Michael Hahn and Karla Poewe

Remembered by Karla Poewe


In light of Michael Hahn’s recent death, just a few words about a publication – a popular one as he called it – that he sent us in 2004. The paper deals with handwritten (on palm leaf) Buddhist manuscripts from Nepal, Japan, and Tibet that had previously been thought lost. The manuscripts, which are a work of early classical Sanskrit literature, are a collection of 34 Buddhist legends composed by a largely unknown poet called Haribhaţţa from around 400 years after Christ. Haribhaţţa wrote it in the language of scholars, namely, Sanskrit. Apparently it was translated into Tibetan around the middle of the 12th Century A. D.
          What interests me is that the legends deal with 34 incidents of the former existences of Buddha that describe how, with each (new) rebirth, the Buddha’s morality improved further until, by worldly calculation, perfect enlightenment was achieved.

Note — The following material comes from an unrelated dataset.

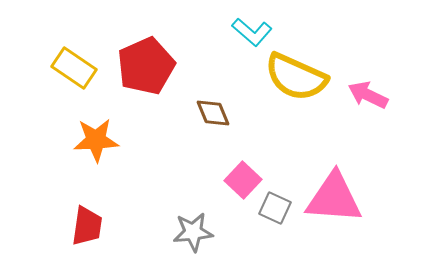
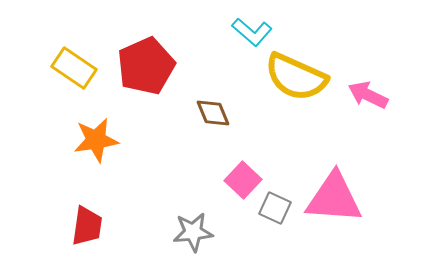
orange star: rotated 6 degrees counterclockwise
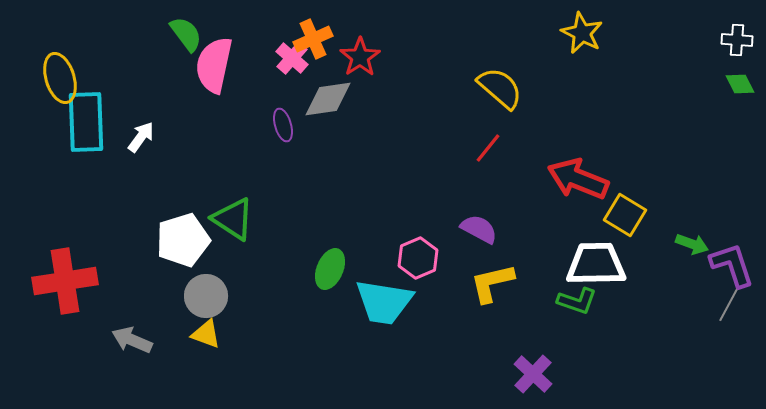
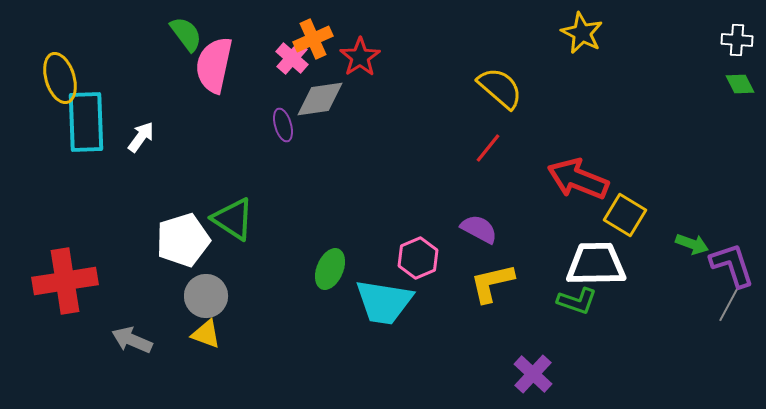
gray diamond: moved 8 px left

The structure of this moral illumination consisted of six cardinal virtues, namely, charity, morality, tolerance, energy, inner composure, and wisdom.

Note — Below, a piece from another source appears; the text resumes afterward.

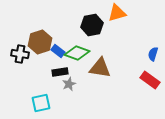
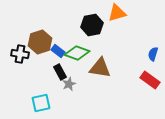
black rectangle: rotated 70 degrees clockwise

          Not being a scholar of Buddhism, what fascinates me is, first, the optimistic idea of moral improvement and, second, the fact that the latter sits on the structural foundation of six very familiar cardinal virtues. In light of the fact that one of the “cardinal virtues” of Islam seems to be the jihad – which was understood as holy war until 1857 – one cannot, as atheists tend to do, relativize all religions as being the same. They clearly are not and the evidence of their difference should be respected.